Peiris the Lankan hope in swimming

A tragedy which should not have taken place

Why? Wasn’t it preventable? 

Kaushalya Madushani, 25, was found dead at her home in Dummalasuriya on 24 April 2022 after allegedly committing suicide. She represented Sri Lanka in the women’s 400m hurdles and her last win came just a day before her demise at the 100th Sri Lanka Athletics Championship a few days ago. 

Now the question arises whether this wanton destruction of a blossoming life was preventable if the authorities managed to identify the malady, and at the same time, Madushani was given an insight about the IOC’s Safe Sports Policy which is now adopted by the NOC SL Women’s Committee working under the auspices of the National Olympic Committee of Sri Lanka.  

The Safe Sports Policy is in effect for the past year or more, but, it does not seem that respective Federations and Sports bodies have really grasped the wisdom of the policy which could come in as a stitch in time under many circumstances. 

Madushani, a Kuliyapitiya resident, had competed in international 400m hurdles events for Sri Lanka. She was discovered hanging in her home. 

She finished second in the 400m hurdles at the 2014 Asian Junior Championships, bronze at the 2016 South Asian Athletics Championships, gold at the National 400m hurdles Championships, and silver at the 13th South Asian Athletics Championships in Nepal in 2019. 

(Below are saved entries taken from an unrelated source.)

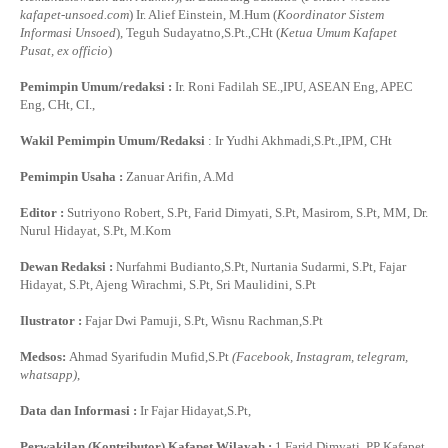
kafapet-unsoed.com
) Ir. Alief Einstein, M.Hum (
Koordinator Sistem
Informasi Unsoed
), Teguh Sudayatno,S.Pt.,CHt (
Ketua Umum Kafapet
Pusat, ex officio
)
Pemimpin Umum/redaksi :
Ir. Roni Fadilah SE.,IPU, ASEAN Eng, APEC
Eng, CHt, CI.,
Wakil Pemimpin Umum/Redaksi
: Ir Yudhi Akhmadi,S.Pt.,IPM, CHt
Pemimpin Usaha :
Zanuar Arifin, A.Md
Editor :
Sutriyono Robert, S.Pt, Farid Dimyati, S.Pt, Masirom, S.Pt, MM, Dr.
Nurul Hidayat, S.Pt, M.Kom
Dewan Redaksi :
Nurfahmi Budianto,S.Pt, Nurtania Sudarmi, S.Pt, Fajar
Hidayat, S.Pt, Ajeng Wirachmi, S.Pt, Sri Maulidini, S.Pt
Ilustrator :
Fajar Dwi Pamuji, S.Pt, Wisnu Rachman,S.Pt
Medsos:
Ahmad Syarifudin Mufid,S.Pt
(Facebook, Instagram, telegram,
whatsapp)
,
Data dan Informasi :
Ir Fajar Hidayat,S.Pt,
Perwakilan (Kontributor) Kafapet Wilayah :
1.Farid Dimyati, PP Kafapet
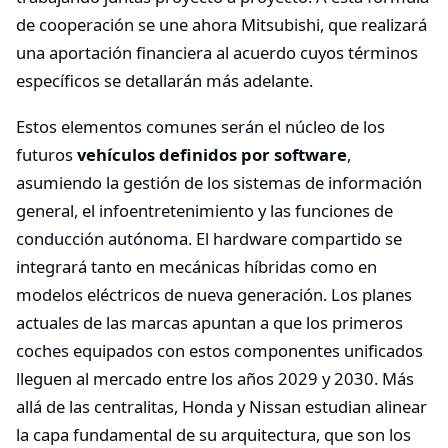
de cooperación se une ahora Mitsubishi, que realizará
una aportación financiera al acuerdo cuyos términos
específicos se detallarán más adelante.
Estos elementos comunes serán el núcleo de los
futuros
vehículos definidos por software
,
asumiendo la gestión de los sistemas de información
general, el infoentretenimiento y las funciones de
conducción autónoma. El hardware compartido se
integrará tanto en mecánicas híbridas como en
modelos eléctricos de nueva generación. Los planes
actuales de las marcas apuntan a que los primeros
coches equipados con estos componentes unificados
lleguen al mercado entre los años 2029 y 2030. Más
allá de las centralitas, Honda y Nissan estudian alinear
la capa fundamental de su arquitectura, que son los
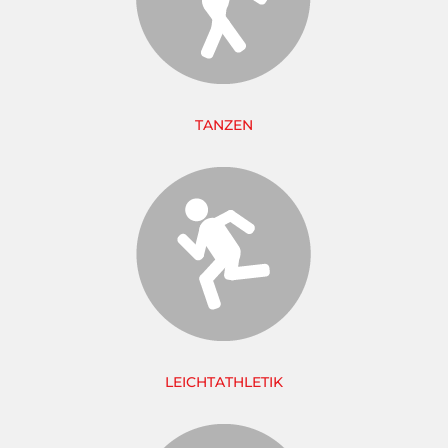
TANZEN
LEICHTATHLETIK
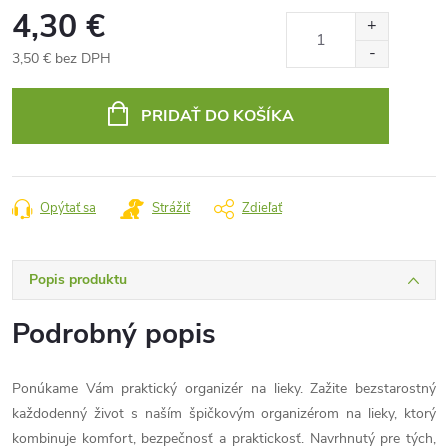
4,30 €
3,50 € bez DPH
Jednotková
cena:
PRIDAŤ DO KOŠÍKA
Opýtať sa
Strážiť
Zdieľať
Popis produktu
Podrobný popis
Ponúkame Vám praktický organizér na lieky. Zažite bezstarostný
každodenný život s naším špičkovým organizérom na lieky, ktorý
kombinuje komfort, bezpečnosť a praktickosť. Navrhnutý pre tých,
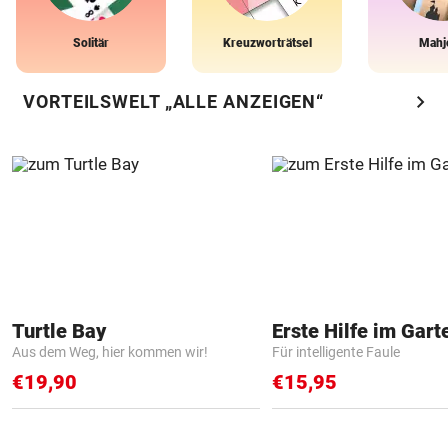
Solitär
Kreuzworträtsel
Mahj
chevron_right
VORTEILSWELT „ALLE ANZEIGEN“
Turtle Bay
Erste Hilfe im Gart
Aus dem Weg, hier kommen wir!
Für intelligente Faule
€19,90
€15,95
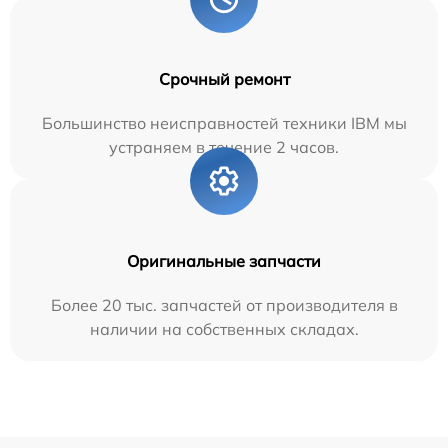
Срочный ремонт
Большинство неисправностей техники IBM мы
устраняем в течение 2 часов.
Оригинальные запчасти
Более 20 тыс. запчастей от производителя в
наличии на собственных складах.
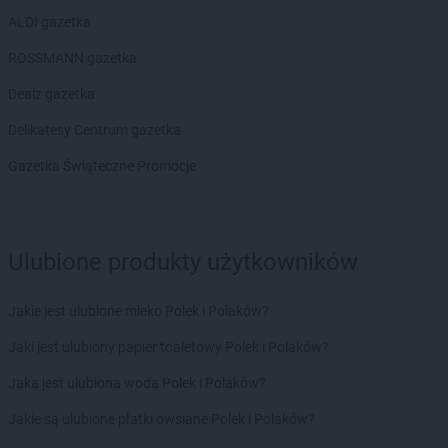
ALDI gazetka
ROSSMANN gazetka
Dealz gazetka
Delikatesy Centrum gazetka
Gazetka Świąteczne Promocje
Ulubione produkty użytkowników
Jakie jest ulubione mleko Polek i Polaków?
Jaki jest ulubiony papier toaletowy Polek i Polaków?
Jaka jest ulubiona woda Polek i Polaków?
Jakie są ulubione płatki owsiane Polek i Polaków?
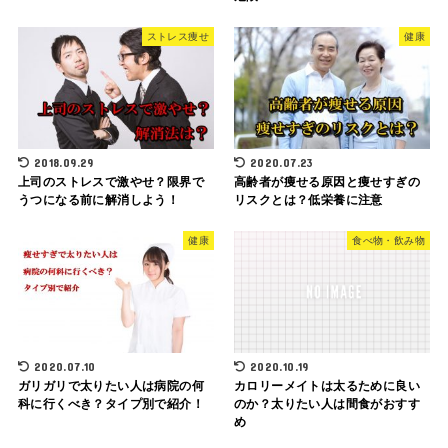
ストレス痩せ
健康
2018.09.29
2020.07.23
上司のストレスで激やせ？限界で
高齢者が痩せる原因と痩せすぎの
うつになる前に解消しよう！
リスクとは？低栄養に注意
健康
食べ物・飲み物
2020.07.10
2020.10.19
ガリガリで太りたい人は病院の何
カロリーメイトは太るために良い
科に行くべき？タイプ別で紹介！
のか？太りたい人は間食がおすす
め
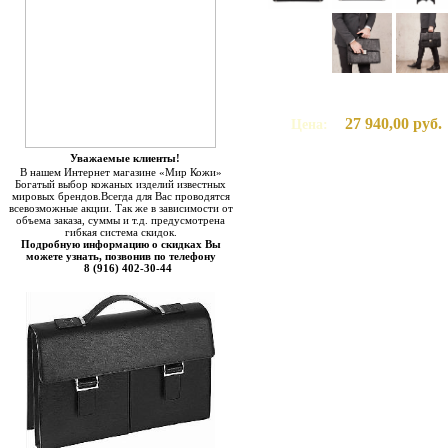
27 940,00 руб.
Цена:
Уважаемые клиенты!
В нашем Интернет магазине «Мир Кожи»
Богатый выбор кожаных изделий известных
мировых брендов.Всегда для Вас проводятся
всевозможные акции. Так же в зависимости от
объема заказа, суммы и т.д. предусмотрена
гибкая система скидок.
Подробную информацию о скидках Вы
можете узнать, позвонив по телефону
8 (916) 402-30-44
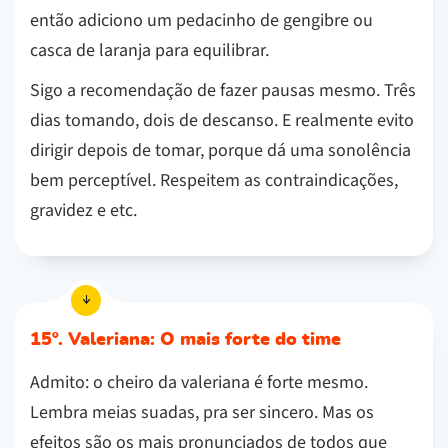
então adiciono um pedacinho de gengibre ou
casca de laranja para equilibrar.
Sigo a recomendação de fazer pausas mesmo. Três
dias tomando, dois de descanso. E realmente evito
dirigir depois de tomar, porque dá uma sonolência
bem perceptível. Respeitem as contraindicações,
gravidez e etc.
15º. Valeriana: O mais forte do time
Admito: o cheiro da valeriana é forte mesmo.
Lembra meias suadas, pra ser sincero. Mas os
efeitos são os mais pronunciados de todos que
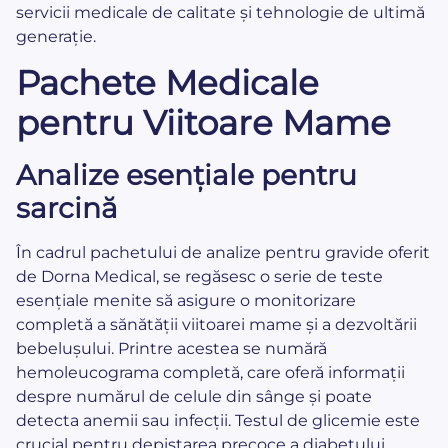
servicii medicale de calitate și tehnologie de ultimă
generație.
Pachete Medicale
pentru Viitoare Mame
Analize esențiale pentru
sarcină
În cadrul pachetului de analize pentru gravide oferit
de Dorna Medical, se regăsesc o serie de teste
esențiale menite să asigure o monitorizare
completă a sănătății viitoarei mame și a dezvoltării
bebelușului. Printre acestea se numără
hemoleucograma completă, care oferă informații
despre numărul de celule din sânge și poate
detecta anemii sau infecții. Testul de glicemie este
crucial pentru depistarea precoce a diabetului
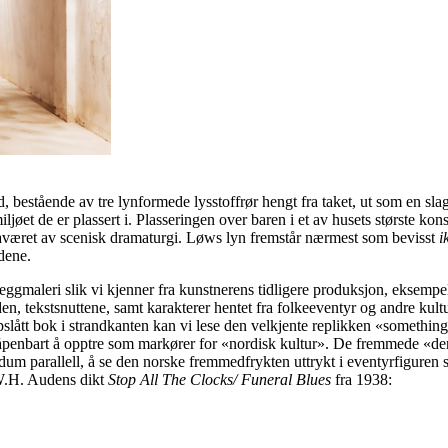
estående av tre lynformede lysstoffrør hengt fra taket, ut som en slags
iljøet de er plassert i. Plasseringen over baren i et av husets største k
 fraværet av scenisk dramaturgi. Løws lyn fremstår nærmest som bevisst
i
dene.
 veggmaleri slik vi kjenner fra kunstnerens tidligere produksjon, eksemp
n, tekstsnuttene, samt karakterer hentet fra folkeeventyr og andre kultur
slått bok i strandkanten kan vi lese den velkjente replikken «something 
penbart å opptre som markører for «nordisk kultur». De fremmede «der ut
n dum parallell, å se den norske fremmedfrykten uttrykt i eventyrfiguren
v W.H. Audens dikt
Stop All The Clocks/ Funeral Blues
fra 1938:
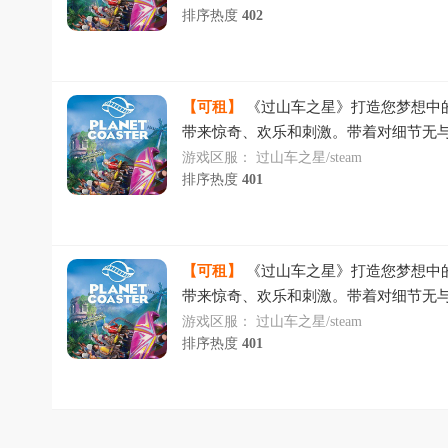
排序热度
402
管理您的公园
【可租】
《过山车之星》打造您梦想中
带来惊奇、欢乐和刺激。带着对细节无
和设计令人难以置信的过山车公园，并
游戏区服：
过山车之星/steam
排序热度
401
管理您的公园
【可租】
《过山车之星》打造您梦想中
带来惊奇、欢乐和刺激。带着对细节无
和设计令人难以置信的过山车公园，并
游戏区服：
过山车之星/steam
排序热度
401
管理您的公园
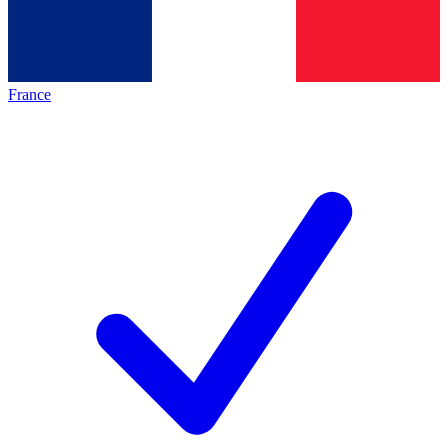
France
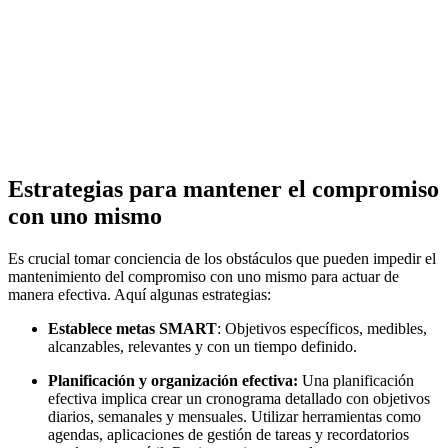
Estrategias para mantener el compromiso
con uno mismo
Es crucial tomar conciencia de los obstáculos que pueden impedir el
mantenimiento del compromiso con uno mismo para actuar de
manera efectiva. Aquí algunas estrategias:
Establece metas SMART
: Objetivos específicos, medibles,
alcanzables, relevantes y con un tiempo definido.
Planificación y organización efectiva:
Una planificación
efectiva implica crear un cronograma detallado con objetivos
diarios, semanales y mensuales. Utilizar herramientas como
agendas, aplicaciones de gestión de tareas y recordatorios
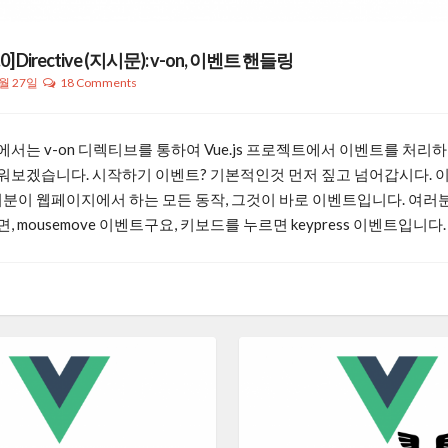
2.0] Directive (지시문): v-on, 이벤트 핸들링
1월 27일
18 Comments
에서는 v-on 디렉티브를 통하여 Vue.js 프로젝트에서 이벤트를 처리
워보겠습니다. 시작하기 이벤트? 기본적인것 먼저 짚고 넘어갑시다. 
러분이 웹페이지에서 하는 모든 동작, 그것이 바로 이벤트입니다. 여러
, mousemove 이벤트구요, 키보드를 누르면 keypress 이벤트입니다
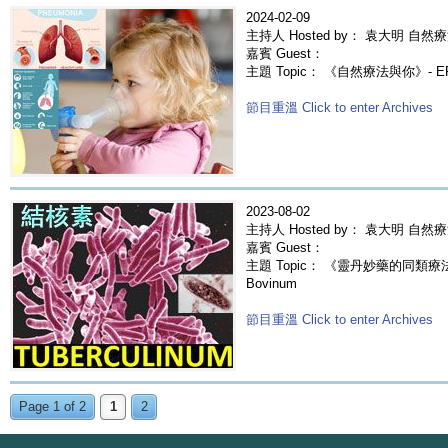
2024-02-09
主持人 Hosted by： 袁大明 自然療
嘉賓 Guest：
主題 Topic： 《自然療法與你》- 
節目重溫 Click to enter Archives
2023-08-02
主持人 Hosted by： 袁大明 自然
嘉賓 Guest：
主題 Topic： 《靈丹妙藥的同類療法》- 
Bovinum
節目重溫 Click to enter Archives
Page 1 of 2
1
2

As a matter of fact, the loss is for Sport, as a whole. The undeniable truth is a young lass, especially from a rural background and moving to the concrete jungle in the big city and the high-pressure sports environment, may be bewildering and the athlete may become susceptible to circumstances out of the ordinary and this may lead the athlete to seek shelter unsuspectingly. 

IOC safe sport initiatives 

Sport has long been recognised as a major contributor to positive health and well-being for participants; however, as a microcosm of society, sport is not immune from wider societal ills. 

The IOC firmly believes that harassment and abuse have no place in sport or in society, and advocates for safe sport, as the safety and wellbeing of athletes, are paramount. 

Sport is global; crossing cultures and laws, but there is only one culture that must apply: the culture of respect. 

Since 2004, the IOC has been developing programmes and initiatives to safeguard athletes from harassment and abuse in sport. 


The IOC prevention of harassment and abuse in sport (PHAS) initiatives have been established by the following four IOC Commissions: 

Athletes’ Commission 

Athletes’ Entourage Commission 

Medical and Scientific Commission 

Women in Sport Commission 

These IOC Commissions are represented on the IOC Prevention of Harassment and Abuse in Sport (PHAS) Working Group, which is chaired by HRH Prince Feisal Al-Hussein. The IOC PHAS Working Group collaborates with subject matter experts and Olympic Movement stakeholders to develop and implement initiatives to safeguard athletes from harassment and abuse in sport. 

We must be more determined than ever to protect athletes. One case is one case too many. Together we can make a difference 

HRH Prince Feisal Al Hussein, Jordan - IOC Member; IOC Women in Sport Commission Vice-Chair & IOC Prevention of Harassment and Abuse in Sport Working Group Chair. 

The IOC Athletes’ Rights and Responsibilities Declaration 

IOC Safe Sport initiatives 

Olympic and Youth Olympic Games-related 

The Frameworks in place at the Olympic and Youth Olympic Games through which any reports during Games time can be reported and will be investigated. 

Education and Awareness-raising 

Specially developed educational tools and awareness-raising materials, which are free to take and share. 


It is an irony that with the above tools in their possession, athletes with great futures are lost forever or they just decide to hang their boots prematurely.  

This is where the federations are at fault. The National Olympic Committee have already recognised the different circumstances that the athlete may fall victim to and have developed a mechanism that put out in black and white.  

The NOC SL also has reached out to the respective federations and Sports Bodies and have explained the value of its content, but, the lackadaisical attitude and the hesitance to think out-of-the-box have prevented the athletes from gaining the benefits of a scheme that at their doorstep for adoption.  

As a matter of fact, Safe Sport is being taken very seriously by the International Olympic Committee and they in the process of blanketing its content and make it a deterrent so that may help certain athletes who are susceptible. 

The situation is nothing new to Sri Lanka or the sports world as a whole. Though reportedly no one has taken his/her life over such conundrums, there have been cases of umpteen numbers of blossoming athletes suddenly giving up their sport or cutting short their overseas scholarship for reasons hidden behind a thin vail. Just have a peek beyond the veil, one could notice the eyes of anxiety crying out for help, but are hiding behind for reasons more than one.   

It is then – if the respective authorities from Federations and Sports bodies who are closer to the afflicted individuals could guide them and bring them back on track may be with the help of safe sport intervention. The only drawback so far is that the Federations themselves do not understand the value of this scheme in which the International Olympic Committee is laying a lot of emphasis lately.